Here is my logfile (with masked details):

# cat letsencrypt.log
2016-01-21 12:17:28,936:DEBUG:letsencrypt.cli:Root logging level set at 30
2016-01-21 12:17:28,936:INFO:letsencrypt.cli:Saving debug log to /var/log/letsencrypt/letsencrypt.log
2016-01-21 12:17:28,936:DEBUG:letsencrypt.cli:letsencrypt version: 0.2.0
2016-01-21 12:17:28,936:DEBUG:letsencrypt.cli:Arguments: []
2016-01-21 12:17:28,936:DEBUG:letsencrypt.cli:Discovered plugins: PluginsRegistry(PluginEntryPoint#apache,PluginEntryPoint#webroot,PluginEntryPoint#null,PluginEntryPoint#manual,PluginEntryPoint#standalone)
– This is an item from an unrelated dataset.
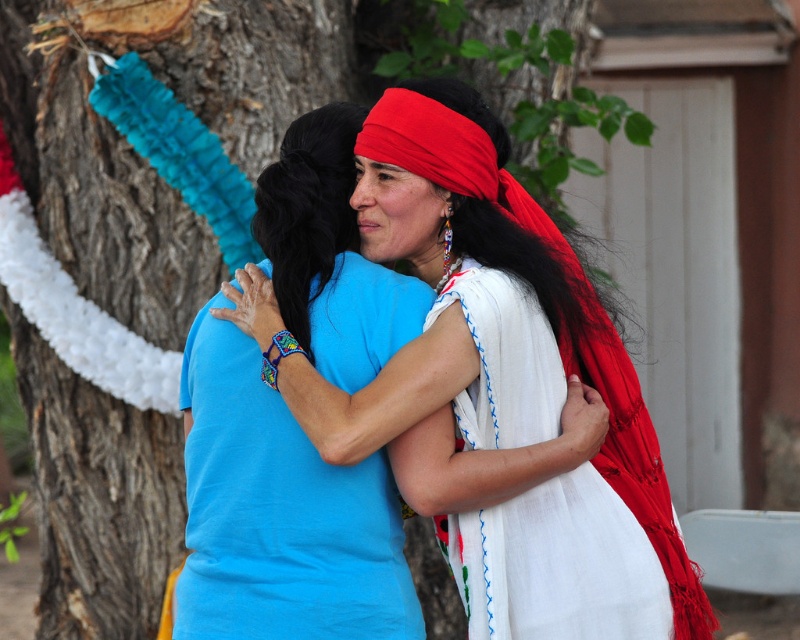 You are an artist trying to sketch this scene. You need to place the white embroidered dress at center in your drawing. What are the coordinates for its position?

The white embroidered dress at center should be placed at coordinates 0.881 on the x axis and 0.700 on the y axis.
2016-01-21 12:17:28,939:DEBUG:letsencrypt.cli:Requested authenticator None and installer None
2016-01-21 12:17:29,321:DEBUG:letsencrypt.display.ops:Single candidate plugin: * apache
Description: Apache Web Server - Alpha
Interfaces: IAuthenticator, IInstaller, IPlugin
Entry point: apache = letsencrypt_apache.configurator:ApacheConfigurator
Initialized: <letsencrypt_apache.configurator.ApacheConfigurator object at 0x7f1b6a9a1410>
Prep: True
2016-01-21 12:17:29,321:DEBUG:letsencrypt.cli:Selected authenticator <letsencrypt_apache.configurator.ApacheConfigurator object at 0x7f1b6a9a1410> and installer <letsencrypt_apache.configurator.ApacheConfigurator object at 0x7f1b6a9a1410>
2016-01-21 12:17:31,448:DEBUG:letsencrypt.cli:Picked account: <Account(--MASKED--)>
2016-01-21 12:17:31,448:DEBUG:root:Sending GET request to https://acme-v01.api.letsencrypt.org/directory. args: (), kwargs: {}
2016-01-21 12:17:31,452:INFO:requests.packages.urllib3.connectionpool:Starting new HTTPS connection (1): acme-v01.api.letsencrypt.org
2016-01-21 12:17:31,701:DEBUG:requests.packages.urllib3.connectionpool:"GET /directory HTTP/1.1" 200 263
2016-01-21 12:17:31,703:DEBUG:root:Received <Response [200]>. Headers: {'Content-Length': '263', 'Strict-Transport-Security': 'max-age=604800', 'Server': 'nginx', 'Connection': 'keep-alive', 'Date': 'Thu, 21 Jan 2016 12:17:28 GMT', 'X-Frame-Options': 'DENY', 'Content-Type': 'application/json', 'Replay-Nonce': '--MASKED--'}. Content: '{"new-authz":"https://acme-v01.api.letsencrypt.org/acme/new-authz","new-cert":"https://acme-v01.api.letsencrypt.org/acme/new-cert","new-reg":"https://acme-v01.api.letsencrypt.org/acme/new-reg","revoke-cert":"https://acme-v01.api.letsencrypt.org/acme/revoke-cert"}'
2016-01-21 12:17:31,704:DEBUG:acme.client:Received response <Response [200]> (headers: {'Content-Length': '263', 'Strict-Transport-Security': 'max-age=604800', 'Server': 'nginx', 'Connection': 'keep-alive', 'Date': 'Thu, 21 Jan 2016 12:17:28 GMT', 'X-Frame-Options': 'DENY', 'Content-Type': 'application/json', 'Replay-Nonce': '--MASKED--'}): '{"new-authz":"https://acme-v01.api.letsencrypt.org/acme/new-authz","new-cert":"https://acme-v01.api.letsencrypt.org/acme/new-cert","new-reg":"https://acme-v01.api.letsencrypt.org/acme/new-reg","revoke-cert":"https://acme-v01.api.letsencrypt.org/acme/revoke-cert"}'
2016-01-21 12:17:31,860:INFO:letsencrypt.crypto_util:Generating key (2048 bits): /etc/letsencrypt/keys/0017_key-letsencrypt.pem
2016-01-21 12:17:31,863:INFO:letsencrypt.crypto_util:Creating CSR: /etc/letsencrypt/csr/0017_csr-letsencrypt.pem
2016-01-21 12:17:31,863:DEBUG:letsencrypt.client:CSR: CSR(file='/etc/letsencrypt/csr/0017_csr-letsencrypt.pem', data='--MASKED--', form='der'), domains: ['--MASKED--']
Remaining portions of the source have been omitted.